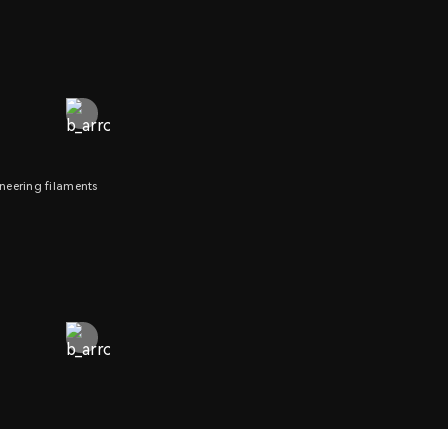
neering filaments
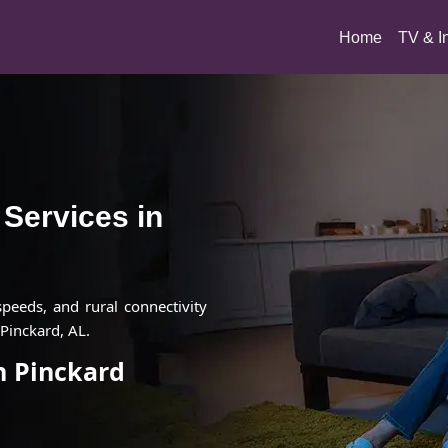
(current)
Home
TV & I
t Services in
 speeds, and rural connectivity
Pinckard, AL.
in Pinckard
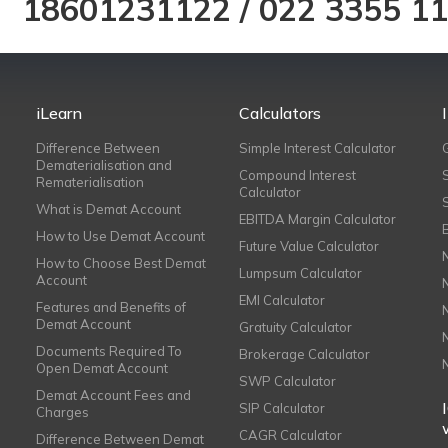
18601231122
/
022 3355 1
iLearn
Calculators
Difference Between
Simple Interest Calculator
Dematerialisation and
Compound Interest
Rematerialisation
Calculator
What is Demat Account
EBITDA Margin Calculator
How to Use Demat Account
Future Value Calculator
How to Choose Best Demat
Lumpsum Calculator
Account
EMI Calculator
Features and Benefits of
Demat Account
Gratuity Calculator
Documents Required To
Brokerage Calculator
Open Demat Account
SWP Calculator
Demat Account Fees and
SIP Calculator
Charges
CAGR Calculator
Difference Between Demat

• [WHAT NEEDS TO BE DONE]
Everything in the records that precede this task must be written out again exactly, except the pictures.

• [EXERCISE OUTPUT]
neering filaments
(current)
Home
TV & I
t Services in
 speeds, and rural connectivity
Pinckard, AL.
in Pinckard
18601231122
/
022 3355 1
iLearn
Calculators
Difference Between
Simple Interest Calculator
Dematerialisation and
Compound Interest
Rematerialisation
Calculator
What is Demat Account
EBITDA Margin Calculator
How to Use Demat Account
Future Value Calculator
How to Choose Best Demat
Lumpsum Calculator
Account
EMI Calculator
Features and Benefits of
Demat Account
Gratuity Calculator
Documents Required To
Brokerage Calculator
Open Demat Account
SWP Calculator
Demat Account Fees and
SIP Calculator
Charges
CAGR Calculator
Difference Between Demat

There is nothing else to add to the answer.